That is what they say, our elders.
Astorias, chef d’orchestre, stood at rest by the edge of the balcony, his violin under his arm, his bow gently tapping the edge of a bowl of nameless ferns that hid his feet. His negligence is informed with depression, his poise leans on melancholy. The Blues, that man knows. He seems to wonder why he is there, why anyone is there, why everyone is there. No one can tell him, so he goes on doing nothing, lonely as a star in hell. He does not toil, nor spin, nor play his violin. From the crowded floor a woman, her face powdered brown, her mouth scarlet as the inside of a pomegranate in a tale by Oscar Wilde, beseeches him with an arm black-gloved to the shoulder to continue to play. He yields.

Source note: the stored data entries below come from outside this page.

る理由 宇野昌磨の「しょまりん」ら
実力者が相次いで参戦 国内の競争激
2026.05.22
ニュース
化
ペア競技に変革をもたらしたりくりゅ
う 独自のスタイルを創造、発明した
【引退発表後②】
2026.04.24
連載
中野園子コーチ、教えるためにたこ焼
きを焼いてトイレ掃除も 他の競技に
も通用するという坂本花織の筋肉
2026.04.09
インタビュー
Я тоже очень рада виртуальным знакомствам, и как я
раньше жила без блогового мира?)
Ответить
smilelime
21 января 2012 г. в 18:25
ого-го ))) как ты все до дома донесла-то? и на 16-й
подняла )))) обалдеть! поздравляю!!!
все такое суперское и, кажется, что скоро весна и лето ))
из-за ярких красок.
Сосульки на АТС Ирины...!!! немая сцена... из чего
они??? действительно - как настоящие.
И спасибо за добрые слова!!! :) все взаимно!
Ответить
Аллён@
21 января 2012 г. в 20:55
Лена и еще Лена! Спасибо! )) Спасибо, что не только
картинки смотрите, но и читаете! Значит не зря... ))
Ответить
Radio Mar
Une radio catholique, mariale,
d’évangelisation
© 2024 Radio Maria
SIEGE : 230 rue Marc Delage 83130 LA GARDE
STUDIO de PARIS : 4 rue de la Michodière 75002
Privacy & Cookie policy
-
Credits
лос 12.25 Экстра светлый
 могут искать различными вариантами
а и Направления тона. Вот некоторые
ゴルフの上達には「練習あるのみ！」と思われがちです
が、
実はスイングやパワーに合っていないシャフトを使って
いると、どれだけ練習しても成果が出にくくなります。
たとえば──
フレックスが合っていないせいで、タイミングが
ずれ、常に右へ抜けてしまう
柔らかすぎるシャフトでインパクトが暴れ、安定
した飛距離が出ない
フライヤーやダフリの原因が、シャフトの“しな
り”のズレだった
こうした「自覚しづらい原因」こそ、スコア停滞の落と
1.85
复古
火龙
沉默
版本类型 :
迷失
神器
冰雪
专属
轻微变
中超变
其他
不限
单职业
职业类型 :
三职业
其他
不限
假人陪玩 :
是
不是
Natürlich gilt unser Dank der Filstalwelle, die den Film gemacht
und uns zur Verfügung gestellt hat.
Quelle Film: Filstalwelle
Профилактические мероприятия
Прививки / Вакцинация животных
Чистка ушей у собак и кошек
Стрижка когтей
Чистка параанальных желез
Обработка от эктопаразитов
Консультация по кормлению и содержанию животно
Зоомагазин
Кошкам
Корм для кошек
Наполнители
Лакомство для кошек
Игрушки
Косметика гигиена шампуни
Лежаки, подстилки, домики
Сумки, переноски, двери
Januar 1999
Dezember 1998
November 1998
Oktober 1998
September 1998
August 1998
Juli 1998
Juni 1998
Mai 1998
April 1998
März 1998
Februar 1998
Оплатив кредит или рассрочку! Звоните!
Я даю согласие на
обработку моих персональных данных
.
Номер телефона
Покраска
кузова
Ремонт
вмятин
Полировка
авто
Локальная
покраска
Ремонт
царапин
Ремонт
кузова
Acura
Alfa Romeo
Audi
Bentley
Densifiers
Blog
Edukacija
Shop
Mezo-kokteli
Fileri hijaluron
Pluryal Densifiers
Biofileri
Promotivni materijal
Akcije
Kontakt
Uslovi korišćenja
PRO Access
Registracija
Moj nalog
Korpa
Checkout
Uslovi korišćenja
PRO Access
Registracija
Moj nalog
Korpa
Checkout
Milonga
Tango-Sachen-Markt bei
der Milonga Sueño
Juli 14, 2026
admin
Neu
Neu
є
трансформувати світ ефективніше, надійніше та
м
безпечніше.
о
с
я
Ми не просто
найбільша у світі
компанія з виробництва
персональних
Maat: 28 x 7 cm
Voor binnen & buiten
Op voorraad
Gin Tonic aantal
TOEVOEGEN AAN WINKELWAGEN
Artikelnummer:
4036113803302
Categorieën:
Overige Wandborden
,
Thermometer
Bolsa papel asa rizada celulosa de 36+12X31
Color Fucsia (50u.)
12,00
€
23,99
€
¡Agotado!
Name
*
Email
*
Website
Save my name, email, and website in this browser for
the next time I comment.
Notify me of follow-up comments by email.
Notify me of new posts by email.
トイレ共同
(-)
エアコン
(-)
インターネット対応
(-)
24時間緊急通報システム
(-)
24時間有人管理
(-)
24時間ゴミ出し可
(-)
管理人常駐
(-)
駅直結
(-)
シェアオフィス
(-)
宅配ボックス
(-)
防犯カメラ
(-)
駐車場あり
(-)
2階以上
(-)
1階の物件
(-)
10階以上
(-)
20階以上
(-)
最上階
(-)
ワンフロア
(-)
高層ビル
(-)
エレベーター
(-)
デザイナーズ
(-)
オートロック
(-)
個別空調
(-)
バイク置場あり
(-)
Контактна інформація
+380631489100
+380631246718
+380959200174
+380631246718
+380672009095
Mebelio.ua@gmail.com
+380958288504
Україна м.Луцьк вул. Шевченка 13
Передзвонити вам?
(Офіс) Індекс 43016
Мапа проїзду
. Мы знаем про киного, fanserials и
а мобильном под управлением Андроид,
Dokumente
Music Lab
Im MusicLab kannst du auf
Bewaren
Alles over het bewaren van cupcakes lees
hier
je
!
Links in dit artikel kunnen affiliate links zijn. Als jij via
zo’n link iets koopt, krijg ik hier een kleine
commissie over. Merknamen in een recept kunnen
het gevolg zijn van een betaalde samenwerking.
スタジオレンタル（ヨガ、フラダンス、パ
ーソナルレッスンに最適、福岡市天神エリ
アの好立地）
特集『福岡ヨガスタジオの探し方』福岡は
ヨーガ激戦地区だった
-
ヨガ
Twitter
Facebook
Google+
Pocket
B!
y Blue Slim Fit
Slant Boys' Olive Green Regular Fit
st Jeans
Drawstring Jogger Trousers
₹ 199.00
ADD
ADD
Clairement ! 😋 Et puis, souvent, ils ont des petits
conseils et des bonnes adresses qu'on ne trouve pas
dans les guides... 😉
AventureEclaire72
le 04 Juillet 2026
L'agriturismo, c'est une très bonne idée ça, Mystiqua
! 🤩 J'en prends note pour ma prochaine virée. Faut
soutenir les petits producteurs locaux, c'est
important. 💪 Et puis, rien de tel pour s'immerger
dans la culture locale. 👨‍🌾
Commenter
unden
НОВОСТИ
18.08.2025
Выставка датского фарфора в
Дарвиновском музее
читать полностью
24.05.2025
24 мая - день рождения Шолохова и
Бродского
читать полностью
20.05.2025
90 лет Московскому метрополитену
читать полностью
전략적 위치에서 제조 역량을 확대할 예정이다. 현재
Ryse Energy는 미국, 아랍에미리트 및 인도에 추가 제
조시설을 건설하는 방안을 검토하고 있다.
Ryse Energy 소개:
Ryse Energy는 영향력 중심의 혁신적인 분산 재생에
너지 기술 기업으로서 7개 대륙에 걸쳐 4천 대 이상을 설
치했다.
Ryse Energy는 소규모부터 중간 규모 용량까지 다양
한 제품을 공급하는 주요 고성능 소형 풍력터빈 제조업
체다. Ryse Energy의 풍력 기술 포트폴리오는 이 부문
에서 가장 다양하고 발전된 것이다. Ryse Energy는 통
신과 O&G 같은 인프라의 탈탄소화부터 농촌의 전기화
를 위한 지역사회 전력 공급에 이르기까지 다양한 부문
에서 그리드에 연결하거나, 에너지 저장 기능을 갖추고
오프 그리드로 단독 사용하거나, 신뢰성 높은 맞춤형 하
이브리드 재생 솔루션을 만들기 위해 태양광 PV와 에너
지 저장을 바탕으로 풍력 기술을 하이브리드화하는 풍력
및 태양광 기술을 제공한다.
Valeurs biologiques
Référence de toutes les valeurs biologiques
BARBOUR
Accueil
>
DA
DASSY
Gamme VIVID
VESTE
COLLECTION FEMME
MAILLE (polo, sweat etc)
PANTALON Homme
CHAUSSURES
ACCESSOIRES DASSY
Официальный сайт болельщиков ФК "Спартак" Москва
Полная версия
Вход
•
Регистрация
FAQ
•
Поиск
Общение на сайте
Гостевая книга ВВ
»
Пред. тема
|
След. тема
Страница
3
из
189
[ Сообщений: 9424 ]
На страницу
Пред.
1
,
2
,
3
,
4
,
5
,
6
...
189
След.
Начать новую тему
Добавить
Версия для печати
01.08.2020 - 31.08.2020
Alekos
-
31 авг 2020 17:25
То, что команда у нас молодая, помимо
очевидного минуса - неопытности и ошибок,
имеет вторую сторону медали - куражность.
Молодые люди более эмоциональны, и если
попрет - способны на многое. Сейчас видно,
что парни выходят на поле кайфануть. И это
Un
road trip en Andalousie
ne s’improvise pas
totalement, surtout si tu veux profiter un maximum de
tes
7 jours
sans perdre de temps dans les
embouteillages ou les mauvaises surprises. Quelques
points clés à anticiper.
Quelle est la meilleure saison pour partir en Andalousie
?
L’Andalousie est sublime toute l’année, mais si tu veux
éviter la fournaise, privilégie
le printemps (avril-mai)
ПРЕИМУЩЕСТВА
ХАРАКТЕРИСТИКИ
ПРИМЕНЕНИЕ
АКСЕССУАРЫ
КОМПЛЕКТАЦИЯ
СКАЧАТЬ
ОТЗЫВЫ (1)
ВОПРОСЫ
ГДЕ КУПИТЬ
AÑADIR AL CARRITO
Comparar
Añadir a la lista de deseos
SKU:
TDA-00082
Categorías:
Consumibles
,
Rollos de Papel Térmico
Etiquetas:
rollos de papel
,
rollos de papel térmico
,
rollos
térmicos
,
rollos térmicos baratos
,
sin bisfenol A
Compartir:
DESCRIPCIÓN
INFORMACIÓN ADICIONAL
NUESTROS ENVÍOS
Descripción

Nearby was a corner-table of eight young people. Maybe they would dance later on. Suddenly one of the girls would give a loud laugh, and then there would be silence. Of the four young men one looked as Richard of Gloucester might possibly have looked, a little bent, a little sinister, and pale, as though he had been reading a treatise on diseases far into the night before. They were four married couples, and they had all been boys and girls together, and they had a son and daughter apiece, and they all went to the same dentist. The women had white oval faces, small breasts, blue eyes, thin arms, no expression, no blood: literally, of course, not genealogically. One of them stared with wide blue eyes right into people’s faces, and blinked vaguely. She was lovely. These eight young people were very happy. They ignored everything but themselves, in whom they were not very interested. Presently a prince of the blood joined them, there was a little stir for a minute or two, a little laughter, and then he rose to dance with the girl of the blind blue eyes. As she danced she stared thoughtfully at the glass dome of the ceiling. She looked bored with boredom.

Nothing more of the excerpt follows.